O Estado de direito foi destaque na Europa em 2020. O primeiro relatório da Comissão Europeia (CE) “suscitou sérias preocupações” na Hungria e na Polónia, por exemplo. Mas como impedir a deterioração desta que é, segundo a CE, a “base das nossas sociedades”? A solução parece estar escondida entre notas e moedas.
Estado de Direito: Compromisso com Hungria e Polónia para Desbloquear a Bazuca
Em 2020, a CE publicou o seu primeiro Relatório Anual sobre o Estado de Direito na UE, em que aborda quatro pilares: “os sistemas de justiça nacionais, os quadros de luta contra a corrupção, o pluralismo e a liberdade dos meios de comunicação social”. O objetivo deste relatório é “alargar o atual conjunto de ferramentas de que a União Europeia (UE) dispõe (…) e promover uma cultura de debate inclusivo e do Estado de direito em toda a UE”.
O Estado de Direito, que a presidente von der Leyen classifica como “a base das nossas sociedades”, foi um tema em destaque no ano que agora termina, e promete continuar a sê-lo no que se segue. No entanto, segundo Laurent Pech, professor na Middlesex University of London, “em momento algum na lei primária da UE – isto é, nos tratados – há referência ao Estado de direito ou ao que ele significa, com exceção de uma passagem na jurisdição do Tribunal de Justiça da UE (TJUE)”.
A CE refugia-se no Artigo 2.º do Tratado da UE, que sustenta a União “nos valores (…) do Estado de direito”, mas peca por não esclarecer o que significa. A própria adesão à UE obriga ao “cumprimento de determinados critérios”, um dos quais “o Estado de direito” – sem definir o conceito.
Porém, no primeiro relatório sobre o Estado de direito, a CE elabora pela primeira vez os seus princípios. São eles o princípio da legalidade, da segurança jurídica, a proibição do exercício arbitrário do poder executivo, a proteção judicial efetiva por tribunais independentes, e ainda o princípio do controlo jurisdicional efetivo.
Em dois Estados-membros da UE, na Hungria e na Polónia, a independência do sistema judicial tem sido posta em causa, assim como o respeito pelos direitos humanos e a luta contra a corrupção. Segundo R. Daniel Kelemen, professor na Universidade Rutgers, “fundos da UE têm ajudado a sustentar autocracias nacionais”. Também a pertença à União, que depreende a aderência aos valores comuns, “é um veículo de legitimação destes países e dá luz verde à entrada de investimento direto estrangeiro”.
Mas deve a UE garantir fundos apenas a Estados-membros que respeitem os princípios do Estado de direito? 77% dos europeus acreditam que sim, e as instituições europeias também.

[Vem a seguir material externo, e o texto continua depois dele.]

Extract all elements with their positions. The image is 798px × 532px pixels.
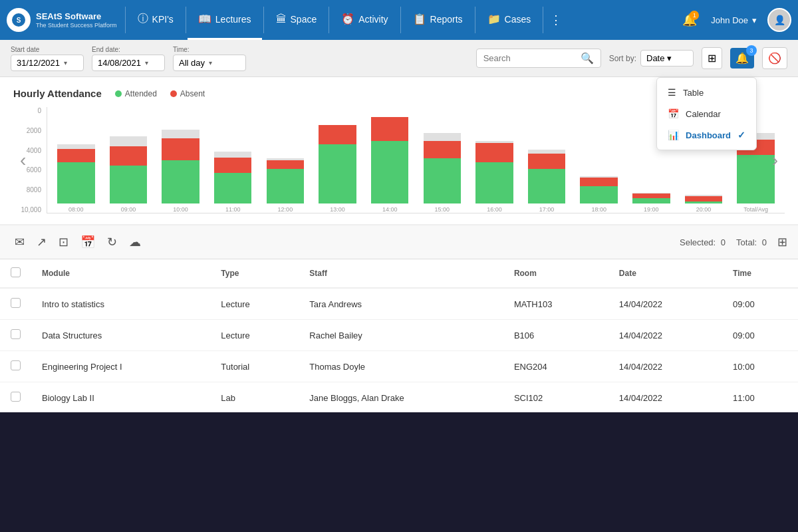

No passado mês de novembro, o Parlamento Europeu (PE) e o Conselho da UE chegaram a um acordo provisório para legislar um mecanismo que permitiria suspender pagamentos orçamentais – Fundos Europeus Estruturais e de Investimento (FEEI) – a um Estado-membro que viole o princípio do Estado de direito. Este mecanismo, já aprovado por maioria qualificada no Conselho, surgiu numa altura em que os Estados-membros estavam em negociações para aprovar o próximo orçamento comunitário (Quadro Financeiro Plurianual [QFF], €1074,3 mil milhões) e o fundo de recuperação (NextGenerationEU, €750 mil milhões). Porém, tanto a Hungria como a Polónia ameaçaram bloquear o pacote final, em retaliação contra a condicionalidade do Estado de direito.
Perante este deadlock, a presidente da CE admitiu que proporia um NextGenerationEU a 25 países – todos menos Hungria e Polónia – caso as negociações não avançassem. Novamente, esta decisão teria consequências na aprovação do QFF e poderia forçar um orçamento de emergência. Neste cenário, o executivo aponta para cortes entre os 50% e 75% em política de coesão.

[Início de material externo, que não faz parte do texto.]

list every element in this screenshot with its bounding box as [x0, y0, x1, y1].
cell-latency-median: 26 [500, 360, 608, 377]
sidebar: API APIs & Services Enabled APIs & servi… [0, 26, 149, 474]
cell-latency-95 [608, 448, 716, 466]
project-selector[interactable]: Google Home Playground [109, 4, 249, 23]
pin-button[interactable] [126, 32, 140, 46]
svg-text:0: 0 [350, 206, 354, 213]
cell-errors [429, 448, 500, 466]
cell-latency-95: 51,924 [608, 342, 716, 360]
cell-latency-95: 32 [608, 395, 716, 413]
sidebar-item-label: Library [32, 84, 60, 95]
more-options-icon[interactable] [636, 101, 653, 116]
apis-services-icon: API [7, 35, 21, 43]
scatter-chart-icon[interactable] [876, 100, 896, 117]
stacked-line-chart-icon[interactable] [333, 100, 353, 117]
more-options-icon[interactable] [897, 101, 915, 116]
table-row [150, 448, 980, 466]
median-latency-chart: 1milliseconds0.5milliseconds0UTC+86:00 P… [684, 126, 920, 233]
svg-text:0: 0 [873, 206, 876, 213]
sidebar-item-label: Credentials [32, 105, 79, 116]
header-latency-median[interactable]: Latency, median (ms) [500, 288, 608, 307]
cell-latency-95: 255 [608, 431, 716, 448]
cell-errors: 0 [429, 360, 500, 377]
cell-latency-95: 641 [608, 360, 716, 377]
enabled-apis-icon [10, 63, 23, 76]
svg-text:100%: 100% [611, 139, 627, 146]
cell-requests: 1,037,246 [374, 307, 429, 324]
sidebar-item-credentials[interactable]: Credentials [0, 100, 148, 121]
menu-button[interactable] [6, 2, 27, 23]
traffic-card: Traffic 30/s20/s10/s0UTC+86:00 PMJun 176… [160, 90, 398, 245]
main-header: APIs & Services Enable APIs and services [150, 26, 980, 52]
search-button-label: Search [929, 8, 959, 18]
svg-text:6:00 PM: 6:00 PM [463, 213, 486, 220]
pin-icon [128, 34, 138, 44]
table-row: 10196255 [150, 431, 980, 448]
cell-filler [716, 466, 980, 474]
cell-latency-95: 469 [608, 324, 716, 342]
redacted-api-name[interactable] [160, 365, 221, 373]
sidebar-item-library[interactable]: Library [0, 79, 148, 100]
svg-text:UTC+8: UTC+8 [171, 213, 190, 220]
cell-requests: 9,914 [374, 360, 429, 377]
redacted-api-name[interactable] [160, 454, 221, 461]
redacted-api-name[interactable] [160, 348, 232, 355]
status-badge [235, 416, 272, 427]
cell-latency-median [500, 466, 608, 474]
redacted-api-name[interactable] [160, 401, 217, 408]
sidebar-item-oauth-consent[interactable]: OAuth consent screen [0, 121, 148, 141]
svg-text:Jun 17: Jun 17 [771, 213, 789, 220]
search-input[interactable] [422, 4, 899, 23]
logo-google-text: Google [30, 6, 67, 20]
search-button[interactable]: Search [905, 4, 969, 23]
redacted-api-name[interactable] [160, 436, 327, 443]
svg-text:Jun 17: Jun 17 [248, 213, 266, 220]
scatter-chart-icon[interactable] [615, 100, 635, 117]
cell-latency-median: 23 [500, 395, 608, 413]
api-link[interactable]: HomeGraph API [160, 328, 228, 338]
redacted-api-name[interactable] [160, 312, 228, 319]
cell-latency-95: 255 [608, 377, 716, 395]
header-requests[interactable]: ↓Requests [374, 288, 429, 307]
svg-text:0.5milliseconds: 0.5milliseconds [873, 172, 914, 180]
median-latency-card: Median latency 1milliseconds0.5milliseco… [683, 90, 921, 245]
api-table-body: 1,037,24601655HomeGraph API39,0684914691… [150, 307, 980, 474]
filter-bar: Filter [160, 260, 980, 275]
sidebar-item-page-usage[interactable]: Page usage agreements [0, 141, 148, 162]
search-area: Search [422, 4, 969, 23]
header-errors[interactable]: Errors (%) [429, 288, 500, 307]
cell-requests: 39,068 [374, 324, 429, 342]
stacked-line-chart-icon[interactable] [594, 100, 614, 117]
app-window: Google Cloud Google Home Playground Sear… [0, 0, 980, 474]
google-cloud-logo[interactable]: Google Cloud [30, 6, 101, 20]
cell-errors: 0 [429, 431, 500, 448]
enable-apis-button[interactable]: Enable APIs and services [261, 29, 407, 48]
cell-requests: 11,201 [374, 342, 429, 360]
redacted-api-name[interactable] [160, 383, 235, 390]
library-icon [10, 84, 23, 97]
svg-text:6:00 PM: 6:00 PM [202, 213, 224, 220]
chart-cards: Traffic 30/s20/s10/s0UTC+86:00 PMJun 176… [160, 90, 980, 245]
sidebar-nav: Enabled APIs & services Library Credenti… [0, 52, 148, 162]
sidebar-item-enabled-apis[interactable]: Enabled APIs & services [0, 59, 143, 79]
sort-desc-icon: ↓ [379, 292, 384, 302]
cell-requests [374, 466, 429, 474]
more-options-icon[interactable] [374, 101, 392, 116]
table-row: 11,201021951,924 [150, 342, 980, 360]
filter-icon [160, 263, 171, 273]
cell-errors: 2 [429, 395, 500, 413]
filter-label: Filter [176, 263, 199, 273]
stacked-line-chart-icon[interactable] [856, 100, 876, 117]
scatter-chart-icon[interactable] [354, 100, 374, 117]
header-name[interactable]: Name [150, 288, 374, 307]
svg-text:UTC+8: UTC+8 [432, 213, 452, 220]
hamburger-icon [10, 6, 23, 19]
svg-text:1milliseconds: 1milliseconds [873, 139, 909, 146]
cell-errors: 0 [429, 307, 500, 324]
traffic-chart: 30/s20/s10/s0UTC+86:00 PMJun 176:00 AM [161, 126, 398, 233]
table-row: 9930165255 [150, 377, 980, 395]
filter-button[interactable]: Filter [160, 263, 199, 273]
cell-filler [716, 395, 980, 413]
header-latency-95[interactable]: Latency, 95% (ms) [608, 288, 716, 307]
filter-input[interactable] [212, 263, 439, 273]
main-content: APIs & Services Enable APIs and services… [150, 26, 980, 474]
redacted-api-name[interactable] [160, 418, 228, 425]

No entanto, não foi necessário chegar à solução a 25. No início de dezembro, a presidência alemã do Conselho da UE, após negociações com Hungria e Polónia, apresentou um plano para desbloquear o impasse negocial do QFF. Segundo este novo esquema, os critérios para associar o Estado de direito aos FEEI não são aplicados até o TJUE decidir sobre a sua legalidade. Para os professores Kim Lane Scheppele, Laurent Pech e Sébastien Platon, “o suposto Guardião independente dos Tratados é assim instruído a adiar a adoção desta Regulação sobre a condicionalidade”.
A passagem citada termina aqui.